Utils

`count_tokens(text)`

Counts the number of tokens in a given text. Args: text (str): The text to tokenize. Returns: int: The number of tokens in text. Examples:

count_tokens("This is a sentence.") 6 Notes: The encoding used is determined by the tiktoken.encoding_for_model function.

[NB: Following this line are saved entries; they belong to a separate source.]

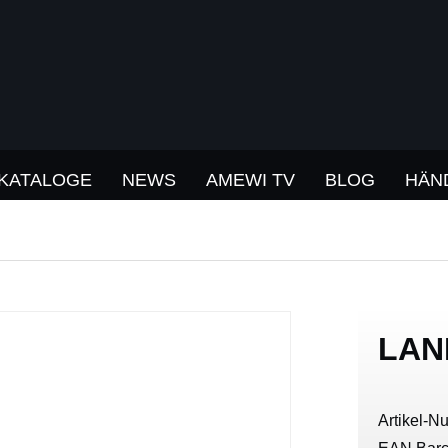
KATALOGE
NEWS
AMEWI TV
BLOG
HÄN
LAN
Artikel-N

Source code in autoresearcher/utils/count_tokens.py

def count_tokens(text):
    """
    Counts the number of tokens in a given text.
    Args:
      text (str): The text to tokenize.
    Returns:
      int: The number of tokens in `text`.
    Examples:
      >>> count_tokens("This is a sentence.")
      6
    Notes:
      The encoding used is determined by the `tiktoken.encoding_for_model` function.
    """
    # encoding = tiktoken.get_encoding("cl100k_base")
    encoding = tiktoken.encoding_for_model("gpt-4")

    tokens = encoding.encode(text)
    return len(tokens)

`generate_keyword_combinations(research_question)`

Generates keyword combinations for a given research question. Args: research_question (str): The research question to generate keyword combinations for. Returns: list: A list of keyword combinations for the given research question. Examples:

generate_keyword_combinations("What is the impact of AI on healthcare?") ["AI healthcare", "impact AI healthcare", "AI healthcare impact"]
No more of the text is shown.